Once Doctoroff steps aside, Bloomberg will once again take the reins of his company, but it was with some reluctance that he agreed to do so.
“This is a sad day for me and my company,” Bloomberg said in a statement. “I really wanted Dan to stay and continue in his leadership role. But I understand his decision. I never intended to come back to Bloomberg LP after 12 years as mayor. However, the more time I spent reacquainting myself with the company, the more exciting and interesting I found it – in large part, due to Dan’s efforts.
“I have gotten very involved in the company again and that led to Dan coming to me recently to say he thought it would be best for him to turn the leadership of the company back to me,” Bloomberg added. “It was a gracious and thoughtful offer and one that I finally accepted after significant pushback and great reluctance.”
During Doctoroff’s tenure at Bloomberg L.P., company revenues increased from $5.4 billion in 2007 to over $9 billion in 2014 and its market share increased from 26% to 32%, according to a statement. The company also touted that Bloomberg News added over 500 reports and editors, bucking reduction trends seen elsewhere. Additionally, Doctoroff helped steer Bloomberg L.P.’s diversification, helping it weather the economic downturn of the latter 2000s, according to the company statement.
“I want to thank Mike Bloomberg for giving me the honor of being the steward of his great company. I am very confident that I turn it back to him well prepared to face future challenges and capitalize on the extraordinary opportunities it has before it,” Doctoroff said in a statement. “I love the company and have deep respect and affection for Mike, so leaving is not an easy decision, but it is the right one for the company, for Mike and for me at this stage of my life.
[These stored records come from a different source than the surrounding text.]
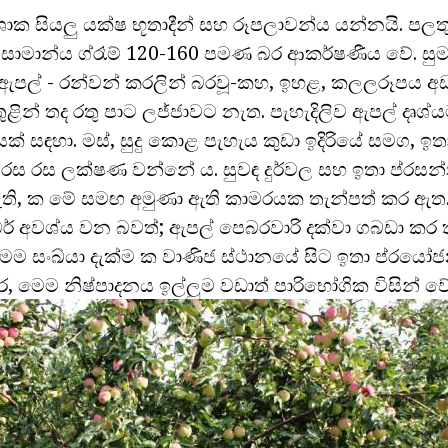
ක සියලු යක්ෂ භූතාදීන් සහ රූපලාවන්ය යන්නයි. පලතුරු
 සාමාන්ය ග්රෑම් 120-160 පමණ බර ආකර්ෂණීය වේ. සු
 ඇපල් - රන්වන් කරලින් බරවූ-කහ, ඉහළ, කලලරූපය
ුළින් තද රතු පාට ලජ්ජාවට නැත. පැහැදිලිව ඇපල් දෘශ්
ක් සඳහා. මස්, සුදු කොළ පැහැය කුඩා ඉදිරියේ සමග, ඉත
 රස රස ලක්ෂණ වන්නේ ය. සුවඳ දුර්වල සහ ඉතා ප්රසන්න 
ඩැති, ක මේ සමඟ අමුණා ඇති කාමරයක තැන්පත් කර ඇත. 
ර් අවශ්ය වන බවත්; ඇපල් පෙබරවාරි දක්වා ගබඩා කර 
ෙම සංඛ්යා දැක්ම ක වාණිජ ස්ථානයේ සිට ඉතා ප්රයෝජ
, මෙම නිෂ්පාදනය ඉල්ලුම වඩාත් පාරිභෝගික විසින් වේ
“It is and has always been Mike’s company and given his renewed interest and energy, it only makes sense for him to retake the helm,” he continued. “I take pride in our achievements over the past seven years and I know the company will only grow stronger.”
Doctoroff may not leave the company altogether, though. Bloomberg asked him to join the Board of Bloomberg Philanthropies. “Once again, I welcome the opportunity to embark on a new chapter and, in time, will decide what’s next,” Doctoroff said, insisting that he’s not leaving for another specific opportunity.